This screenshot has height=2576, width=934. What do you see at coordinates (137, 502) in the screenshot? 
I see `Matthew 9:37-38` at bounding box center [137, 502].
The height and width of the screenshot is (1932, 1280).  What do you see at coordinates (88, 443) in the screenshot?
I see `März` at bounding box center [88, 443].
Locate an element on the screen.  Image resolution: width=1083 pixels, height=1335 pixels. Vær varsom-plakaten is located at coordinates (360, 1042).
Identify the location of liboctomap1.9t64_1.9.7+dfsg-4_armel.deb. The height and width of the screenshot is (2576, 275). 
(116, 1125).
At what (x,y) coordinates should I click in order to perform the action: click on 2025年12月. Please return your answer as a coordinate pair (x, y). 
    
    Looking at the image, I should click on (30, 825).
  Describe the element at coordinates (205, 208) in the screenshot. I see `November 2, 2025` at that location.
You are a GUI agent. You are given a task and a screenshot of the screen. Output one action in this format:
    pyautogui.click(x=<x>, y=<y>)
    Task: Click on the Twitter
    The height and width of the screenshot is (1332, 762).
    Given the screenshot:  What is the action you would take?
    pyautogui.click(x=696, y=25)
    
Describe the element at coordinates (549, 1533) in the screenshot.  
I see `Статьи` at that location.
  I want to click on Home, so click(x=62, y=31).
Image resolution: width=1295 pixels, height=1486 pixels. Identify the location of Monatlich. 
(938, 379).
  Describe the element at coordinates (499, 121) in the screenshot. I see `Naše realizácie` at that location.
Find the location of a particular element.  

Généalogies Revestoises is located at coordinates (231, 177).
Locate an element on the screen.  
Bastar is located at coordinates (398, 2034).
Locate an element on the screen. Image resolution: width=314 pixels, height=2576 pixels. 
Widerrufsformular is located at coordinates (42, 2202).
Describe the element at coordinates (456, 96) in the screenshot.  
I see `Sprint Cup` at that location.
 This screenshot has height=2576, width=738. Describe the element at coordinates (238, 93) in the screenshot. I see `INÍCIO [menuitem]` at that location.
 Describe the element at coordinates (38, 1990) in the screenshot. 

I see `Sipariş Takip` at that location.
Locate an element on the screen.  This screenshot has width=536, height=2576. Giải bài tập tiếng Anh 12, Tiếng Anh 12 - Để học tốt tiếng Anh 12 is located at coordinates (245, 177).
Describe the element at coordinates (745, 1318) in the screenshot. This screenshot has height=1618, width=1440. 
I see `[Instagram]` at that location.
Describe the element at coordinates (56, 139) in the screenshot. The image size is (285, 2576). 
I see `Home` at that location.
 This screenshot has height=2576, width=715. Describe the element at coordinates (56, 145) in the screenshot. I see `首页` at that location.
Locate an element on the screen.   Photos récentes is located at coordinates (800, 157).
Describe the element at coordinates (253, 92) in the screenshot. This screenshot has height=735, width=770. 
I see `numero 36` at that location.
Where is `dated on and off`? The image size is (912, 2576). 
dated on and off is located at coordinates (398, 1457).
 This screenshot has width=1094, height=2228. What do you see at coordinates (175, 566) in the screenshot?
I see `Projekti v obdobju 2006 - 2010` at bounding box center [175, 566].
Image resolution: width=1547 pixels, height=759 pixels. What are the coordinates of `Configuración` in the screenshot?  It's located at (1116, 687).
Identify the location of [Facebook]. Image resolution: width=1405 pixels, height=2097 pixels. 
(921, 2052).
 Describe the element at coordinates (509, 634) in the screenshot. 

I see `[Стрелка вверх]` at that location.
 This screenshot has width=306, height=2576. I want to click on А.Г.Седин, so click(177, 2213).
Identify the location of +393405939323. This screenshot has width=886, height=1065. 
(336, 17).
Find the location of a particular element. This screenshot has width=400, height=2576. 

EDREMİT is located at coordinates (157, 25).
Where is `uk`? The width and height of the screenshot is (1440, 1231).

— Task description —
From the first line to the last, retype the material exactly.

— Solution below —
This screenshot has height=2576, width=934. What do you see at coordinates (137, 502) in the screenshot? 
I see `Matthew 9:37-38` at bounding box center [137, 502].
The height and width of the screenshot is (1932, 1280).  What do you see at coordinates (88, 443) in the screenshot?
I see `März` at bounding box center [88, 443].
Locate an element on the screen.  Image resolution: width=1083 pixels, height=1335 pixels. Vær varsom-plakaten is located at coordinates (360, 1042).
Identify the location of liboctomap1.9t64_1.9.7+dfsg-4_armel.deb. The height and width of the screenshot is (2576, 275). 
(116, 1125).
At what (x,y) coordinates should I click in order to perform the action: click on 2025年12月. Please return your answer as a coordinate pair (x, y). 
    
    Looking at the image, I should click on (30, 825).
  Describe the element at coordinates (205, 208) in the screenshot. I see `November 2, 2025` at that location.
You are a GUI agent. You are given a task and a screenshot of the screen. Output one action in this format:
    pyautogui.click(x=<x>, y=<y>)
    Task: Click on the Twitter
    The height and width of the screenshot is (1332, 762).
    Given the screenshot:  What is the action you would take?
    pyautogui.click(x=696, y=25)
    
Describe the element at coordinates (549, 1533) in the screenshot.  
I see `Статьи` at that location.
  I want to click on Home, so click(x=62, y=31).
Image resolution: width=1295 pixels, height=1486 pixels. Identify the location of Monatlich. 
(938, 379).
  Describe the element at coordinates (499, 121) in the screenshot. I see `Naše realizácie` at that location.
Find the location of a particular element.  

Généalogies Revestoises is located at coordinates (231, 177).
Locate an element on the screen.  
Bastar is located at coordinates (398, 2034).
Locate an element on the screen. Image resolution: width=314 pixels, height=2576 pixels. 
Widerrufsformular is located at coordinates (42, 2202).
Describe the element at coordinates (456, 96) in the screenshot.  
I see `Sprint Cup` at that location.
 This screenshot has height=2576, width=738. Describe the element at coordinates (238, 93) in the screenshot. I see `INÍCIO [menuitem]` at that location.
 Describe the element at coordinates (38, 1990) in the screenshot. 

I see `Sipariş Takip` at that location.
Locate an element on the screen.  This screenshot has width=536, height=2576. Giải bài tập tiếng Anh 12, Tiếng Anh 12 - Để học tốt tiếng Anh 12 is located at coordinates (245, 177).
Describe the element at coordinates (745, 1318) in the screenshot. This screenshot has height=1618, width=1440. 
I see `[Instagram]` at that location.
Describe the element at coordinates (56, 139) in the screenshot. The image size is (285, 2576). 
I see `Home` at that location.
 This screenshot has height=2576, width=715. Describe the element at coordinates (56, 145) in the screenshot. I see `首页` at that location.
Locate an element on the screen.   Photos récentes is located at coordinates (800, 157).
Describe the element at coordinates (253, 92) in the screenshot. This screenshot has height=735, width=770. 
I see `numero 36` at that location.
Where is `dated on and off`? The image size is (912, 2576). 
dated on and off is located at coordinates (398, 1457).
 This screenshot has width=1094, height=2228. What do you see at coordinates (175, 566) in the screenshot?
I see `Projekti v obdobju 2006 - 2010` at bounding box center [175, 566].
Image resolution: width=1547 pixels, height=759 pixels. What are the coordinates of `Configuración` in the screenshot?  It's located at (1116, 687).
Identify the location of [Facebook]. Image resolution: width=1405 pixels, height=2097 pixels. 
(921, 2052).
 Describe the element at coordinates (509, 634) in the screenshot. 

I see `[Стрелка вверх]` at that location.
 This screenshot has width=306, height=2576. I want to click on А.Г.Седин, so click(177, 2213).
Identify the location of +393405939323. This screenshot has width=886, height=1065. 
(336, 17).
Find the location of a particular element. This screenshot has width=400, height=2576. 

EDREMİT is located at coordinates (157, 25).
Where is `uk`? The width and height of the screenshot is (1440, 1231).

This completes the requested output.